▶ _EXERCISE DETAILS_:
Whenever the string "give" appears in a line below, please copy the line out.

*** Opening PROVIDED RECORDS ***

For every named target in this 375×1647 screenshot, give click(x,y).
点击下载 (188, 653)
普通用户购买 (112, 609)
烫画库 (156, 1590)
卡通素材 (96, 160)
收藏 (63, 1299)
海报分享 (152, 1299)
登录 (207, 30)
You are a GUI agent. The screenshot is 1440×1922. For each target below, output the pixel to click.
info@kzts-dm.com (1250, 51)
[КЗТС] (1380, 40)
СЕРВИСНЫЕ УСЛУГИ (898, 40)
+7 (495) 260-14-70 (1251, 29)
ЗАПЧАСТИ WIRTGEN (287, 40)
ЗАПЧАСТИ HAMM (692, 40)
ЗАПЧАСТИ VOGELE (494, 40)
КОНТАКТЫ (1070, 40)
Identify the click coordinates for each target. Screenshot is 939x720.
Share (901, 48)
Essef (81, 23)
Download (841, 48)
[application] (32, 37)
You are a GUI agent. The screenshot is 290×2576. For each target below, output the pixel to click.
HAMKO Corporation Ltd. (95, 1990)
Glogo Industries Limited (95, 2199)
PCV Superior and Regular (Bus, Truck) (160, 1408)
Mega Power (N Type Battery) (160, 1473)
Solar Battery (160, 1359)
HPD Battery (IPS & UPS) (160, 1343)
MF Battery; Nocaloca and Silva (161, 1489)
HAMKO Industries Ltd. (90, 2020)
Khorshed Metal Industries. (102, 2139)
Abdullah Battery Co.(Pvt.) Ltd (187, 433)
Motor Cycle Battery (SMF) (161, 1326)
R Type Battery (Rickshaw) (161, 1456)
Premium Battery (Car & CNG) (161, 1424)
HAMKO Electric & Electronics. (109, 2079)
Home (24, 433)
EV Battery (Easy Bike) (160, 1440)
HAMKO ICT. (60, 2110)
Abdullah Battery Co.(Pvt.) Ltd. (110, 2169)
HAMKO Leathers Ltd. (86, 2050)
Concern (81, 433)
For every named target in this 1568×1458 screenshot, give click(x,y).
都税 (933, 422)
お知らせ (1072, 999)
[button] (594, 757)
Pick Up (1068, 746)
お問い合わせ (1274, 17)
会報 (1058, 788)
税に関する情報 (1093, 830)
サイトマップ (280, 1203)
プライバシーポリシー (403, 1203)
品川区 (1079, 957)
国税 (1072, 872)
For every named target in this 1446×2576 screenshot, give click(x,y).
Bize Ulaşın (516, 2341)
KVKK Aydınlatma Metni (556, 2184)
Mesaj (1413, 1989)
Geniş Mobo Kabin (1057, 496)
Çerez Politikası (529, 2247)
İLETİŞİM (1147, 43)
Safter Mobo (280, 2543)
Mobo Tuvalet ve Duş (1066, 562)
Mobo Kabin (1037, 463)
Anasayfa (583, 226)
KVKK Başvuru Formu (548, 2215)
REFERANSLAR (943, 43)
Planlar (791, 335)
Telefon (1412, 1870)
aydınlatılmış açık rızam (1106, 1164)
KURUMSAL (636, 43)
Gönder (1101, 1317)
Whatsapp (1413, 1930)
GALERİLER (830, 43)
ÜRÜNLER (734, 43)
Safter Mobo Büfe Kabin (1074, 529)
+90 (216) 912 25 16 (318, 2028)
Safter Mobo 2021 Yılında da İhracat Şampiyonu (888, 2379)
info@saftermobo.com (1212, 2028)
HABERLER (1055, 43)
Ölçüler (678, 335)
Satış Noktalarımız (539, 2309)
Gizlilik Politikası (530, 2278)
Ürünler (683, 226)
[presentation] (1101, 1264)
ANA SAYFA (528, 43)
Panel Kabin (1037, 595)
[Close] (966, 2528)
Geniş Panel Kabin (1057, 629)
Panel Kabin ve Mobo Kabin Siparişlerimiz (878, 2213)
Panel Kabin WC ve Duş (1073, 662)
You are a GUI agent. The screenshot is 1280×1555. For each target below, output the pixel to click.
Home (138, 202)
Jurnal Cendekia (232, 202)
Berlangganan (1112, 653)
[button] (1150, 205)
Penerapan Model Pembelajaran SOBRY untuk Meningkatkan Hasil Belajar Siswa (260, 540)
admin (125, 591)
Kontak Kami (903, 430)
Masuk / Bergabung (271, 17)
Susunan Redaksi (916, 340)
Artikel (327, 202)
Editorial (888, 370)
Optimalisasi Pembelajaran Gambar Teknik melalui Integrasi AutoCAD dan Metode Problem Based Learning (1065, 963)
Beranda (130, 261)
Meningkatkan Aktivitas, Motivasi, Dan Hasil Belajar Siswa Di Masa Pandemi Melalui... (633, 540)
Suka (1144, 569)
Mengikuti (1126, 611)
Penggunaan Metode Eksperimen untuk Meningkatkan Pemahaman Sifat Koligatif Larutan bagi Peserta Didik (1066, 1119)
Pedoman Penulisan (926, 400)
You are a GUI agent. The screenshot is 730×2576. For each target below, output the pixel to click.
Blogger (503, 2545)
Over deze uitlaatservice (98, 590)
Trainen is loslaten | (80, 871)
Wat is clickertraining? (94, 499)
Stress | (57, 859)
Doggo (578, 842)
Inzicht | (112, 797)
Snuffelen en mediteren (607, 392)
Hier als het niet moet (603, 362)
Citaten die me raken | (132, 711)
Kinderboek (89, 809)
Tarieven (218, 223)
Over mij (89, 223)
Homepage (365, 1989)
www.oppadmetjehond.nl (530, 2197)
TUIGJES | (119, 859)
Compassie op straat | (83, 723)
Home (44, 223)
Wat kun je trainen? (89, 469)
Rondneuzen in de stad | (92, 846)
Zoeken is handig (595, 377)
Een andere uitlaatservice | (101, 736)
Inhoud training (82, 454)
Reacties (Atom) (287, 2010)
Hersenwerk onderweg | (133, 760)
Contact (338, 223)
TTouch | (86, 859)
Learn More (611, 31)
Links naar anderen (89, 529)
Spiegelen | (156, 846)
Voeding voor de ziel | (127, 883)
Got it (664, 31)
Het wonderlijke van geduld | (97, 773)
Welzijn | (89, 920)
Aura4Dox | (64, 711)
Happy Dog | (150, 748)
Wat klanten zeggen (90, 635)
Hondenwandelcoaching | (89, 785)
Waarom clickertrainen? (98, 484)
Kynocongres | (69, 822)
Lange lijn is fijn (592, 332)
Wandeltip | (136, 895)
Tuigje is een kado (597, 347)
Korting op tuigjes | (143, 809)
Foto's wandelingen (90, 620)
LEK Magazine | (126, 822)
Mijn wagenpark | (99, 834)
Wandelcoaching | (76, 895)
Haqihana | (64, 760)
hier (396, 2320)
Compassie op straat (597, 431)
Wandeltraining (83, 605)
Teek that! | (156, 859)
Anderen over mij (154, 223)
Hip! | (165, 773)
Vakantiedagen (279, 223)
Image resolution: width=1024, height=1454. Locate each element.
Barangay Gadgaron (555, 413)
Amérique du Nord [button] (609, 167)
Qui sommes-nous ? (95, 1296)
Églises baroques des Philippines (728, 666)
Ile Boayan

*** Closing PROVIDED RECORDS ***

▶ _TASK OUTPUT_:
For every named target in this 375×1647 screenshot, give click(x,y).
For every named target in this 1568×1458 screenshot, give click(x,y).
For every named target in this 1446×2576 screenshot, give click(x,y).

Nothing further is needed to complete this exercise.